Economist Ross McKitrick
Economist Ross McKitrick
The dire climate prediction made by former NASA scientist James Hansen "significantly overstates the warming" observed in the real world since the 1980s, according to an analysis.

Economist Ross McKitrick and climate scientist John Christy found observed warming trends match the low-end of what Hansen told Congress during a hearing on global warming organized by then-Congressman Al Gore.

"Climate modelers will object that this explanation doesn't fit the theories about climate change," the two wrote. "But those were the theories Hansen used, and they don't fit the data. The bottom line is, climate science as encoded in the models is far from settled."

Cato Institute climate scientists Patrick Michaels and Ryan Maue wrote that "surface temperatures are behaving as if we had capped 18 years ago the carbon-dioxide emissions responsible for the enhanced greenhouse effect."

"But we didn't. And it isn't just Mr. Hansen who got it wrong," Michaels and Maue wrote in The Wall Street Journal in June.

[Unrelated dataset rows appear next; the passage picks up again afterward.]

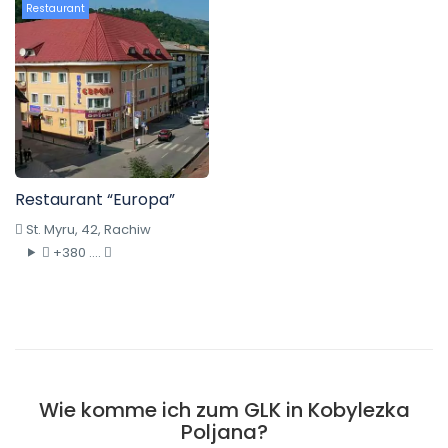
Restaurant
Restaurant “Europa”
St. Myru, 42, Rachiw
+380 ....
Wie komme ich zum GLK in Kobylezka
Poljana?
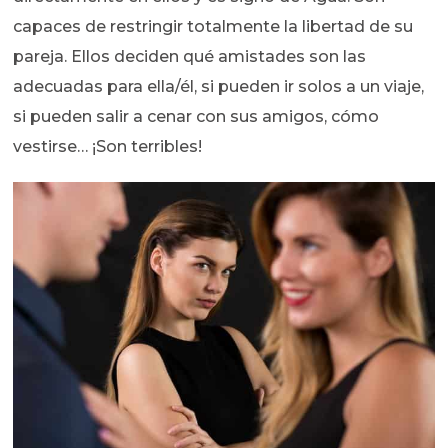
capaces de restringir totalmente la libertad de su
pareja. Ellos deciden qué amistades son las
adecuadas para ella/él, si pueden ir solos a un viaje,
si pueden salir a cenar con sus amigos, cómo
vestirse… ¡Son terribles!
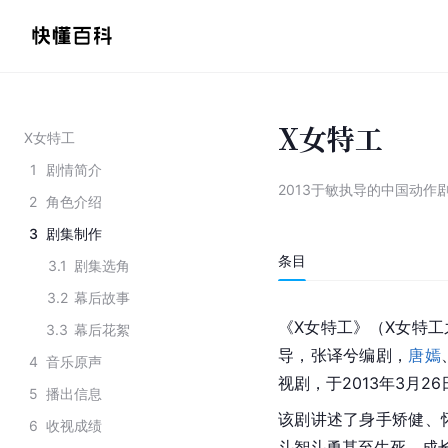
X女特工
X女特工
1
剧情简介
2013于敏执导的中国动作
2
角色介绍
3
剧集制作
条目
3.1
剧集选角
3.2
幕后故事
《X女特工》（X女特
3.3
幕后花絮
导，张译兮编剧，
唐嫣
4
音乐原声
视剧，于2013年3月2
5
播出信息
该剧讲述了身手矫健、
6
收视成绩
斗智斗勇甚至生死，成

The WSJ op-ed set off a fierce debate over the accuracy of Hansen's predictions. Several media reports interviewing climate scientists claimed Hansen's predictions - issued in 1988 - were pretty much correct.

Hansen's dire global warming predictions turned 30 this year, sparking fawning media coverage of their accuracy. The so-called "godfather" of global warming even told The Associated Press "I don't want to be right in that sense."

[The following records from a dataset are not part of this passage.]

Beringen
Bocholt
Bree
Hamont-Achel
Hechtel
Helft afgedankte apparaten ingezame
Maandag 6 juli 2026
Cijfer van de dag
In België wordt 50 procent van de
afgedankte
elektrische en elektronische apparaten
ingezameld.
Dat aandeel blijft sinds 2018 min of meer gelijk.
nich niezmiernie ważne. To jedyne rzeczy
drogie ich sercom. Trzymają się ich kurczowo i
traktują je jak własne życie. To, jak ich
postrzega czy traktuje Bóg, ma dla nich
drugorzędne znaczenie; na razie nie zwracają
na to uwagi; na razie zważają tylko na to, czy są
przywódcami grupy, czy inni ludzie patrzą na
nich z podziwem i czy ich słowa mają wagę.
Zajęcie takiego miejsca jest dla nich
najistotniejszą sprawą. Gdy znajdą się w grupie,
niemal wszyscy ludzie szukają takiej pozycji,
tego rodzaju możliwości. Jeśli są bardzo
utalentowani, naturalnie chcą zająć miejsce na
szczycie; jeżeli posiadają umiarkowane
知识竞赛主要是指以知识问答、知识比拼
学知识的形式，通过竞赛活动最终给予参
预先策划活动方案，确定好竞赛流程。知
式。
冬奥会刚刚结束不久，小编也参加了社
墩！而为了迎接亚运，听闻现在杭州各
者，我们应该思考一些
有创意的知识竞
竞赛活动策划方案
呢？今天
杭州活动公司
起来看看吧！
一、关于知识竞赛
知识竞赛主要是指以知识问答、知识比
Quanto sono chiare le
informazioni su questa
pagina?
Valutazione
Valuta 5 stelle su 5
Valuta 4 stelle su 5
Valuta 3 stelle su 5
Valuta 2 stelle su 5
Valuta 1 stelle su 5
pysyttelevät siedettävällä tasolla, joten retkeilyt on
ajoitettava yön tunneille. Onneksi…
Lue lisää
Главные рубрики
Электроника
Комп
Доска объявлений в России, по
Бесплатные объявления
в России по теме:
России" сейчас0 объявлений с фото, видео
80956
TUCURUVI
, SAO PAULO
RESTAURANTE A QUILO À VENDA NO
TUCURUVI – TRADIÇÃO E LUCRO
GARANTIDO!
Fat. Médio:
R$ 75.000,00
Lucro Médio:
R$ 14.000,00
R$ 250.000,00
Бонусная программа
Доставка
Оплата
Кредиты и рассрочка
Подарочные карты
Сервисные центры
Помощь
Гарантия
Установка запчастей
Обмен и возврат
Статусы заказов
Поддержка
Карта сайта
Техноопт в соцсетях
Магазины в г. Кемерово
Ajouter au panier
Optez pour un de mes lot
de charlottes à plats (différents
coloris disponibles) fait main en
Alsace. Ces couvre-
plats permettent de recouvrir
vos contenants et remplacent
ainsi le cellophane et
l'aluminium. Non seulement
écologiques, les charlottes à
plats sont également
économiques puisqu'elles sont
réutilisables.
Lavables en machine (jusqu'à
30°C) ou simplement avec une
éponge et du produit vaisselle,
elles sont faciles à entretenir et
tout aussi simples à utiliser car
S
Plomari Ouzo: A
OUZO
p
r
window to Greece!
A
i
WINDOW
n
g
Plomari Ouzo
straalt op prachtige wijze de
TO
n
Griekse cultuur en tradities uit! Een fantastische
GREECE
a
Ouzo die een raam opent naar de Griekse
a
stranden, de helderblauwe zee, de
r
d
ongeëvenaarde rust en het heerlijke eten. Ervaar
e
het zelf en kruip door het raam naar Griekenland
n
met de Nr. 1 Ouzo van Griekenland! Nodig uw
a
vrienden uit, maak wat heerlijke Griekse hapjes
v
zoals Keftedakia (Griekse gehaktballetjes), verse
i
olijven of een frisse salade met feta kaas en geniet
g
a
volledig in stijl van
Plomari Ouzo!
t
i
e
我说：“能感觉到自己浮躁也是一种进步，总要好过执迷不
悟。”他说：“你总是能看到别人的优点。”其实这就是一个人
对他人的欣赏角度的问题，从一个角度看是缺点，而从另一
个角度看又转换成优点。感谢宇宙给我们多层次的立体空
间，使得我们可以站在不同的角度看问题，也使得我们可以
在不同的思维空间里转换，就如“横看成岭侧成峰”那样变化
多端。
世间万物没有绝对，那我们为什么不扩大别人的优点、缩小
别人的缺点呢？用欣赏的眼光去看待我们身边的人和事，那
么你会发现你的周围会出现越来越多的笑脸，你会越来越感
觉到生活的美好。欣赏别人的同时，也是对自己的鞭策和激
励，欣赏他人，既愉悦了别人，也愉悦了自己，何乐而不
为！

Some scientists moved the goalposts and argued even though Hansen's temperature predictions were off, he got the radiative forcing from greenhouse gas emissions correct.


However, McKitrick and Christy's analysis takes into account such objections, pointing out that Hansen's prediction of carbon dioxide emissions were actually close to what was observed - there just wasn't much warming.

It turns out Hansen's middle-of-the-road projection of global warming, known as Scenario B, only takes carbon dioxide emissions into account, but still showed too much warming, McKitrick and Christy wrote.

"What really matters is the trend over the forecast interval, and this is where the problems become visible," McKitrick and Christy wrote, noting Hansen's top two scenarios "significantly overstates the warming."

Hansen's predictions also did not include the incredibly strong El Nino warming events, including the most recent one that peaked in 2016. Likewise, Hansen's predictions also included volcanic eruptions that depressed global temperatures.

"Thus, to make an apples-to-apples comparison, we should remove the 2015 volcanic cooling from Scenarios B and C, and add the 2015/16 El Nino warming to all three Scenarios," McKitrick and Christy wrote. "If we do that, there would be a large mismatch as of 2017 in both A and B."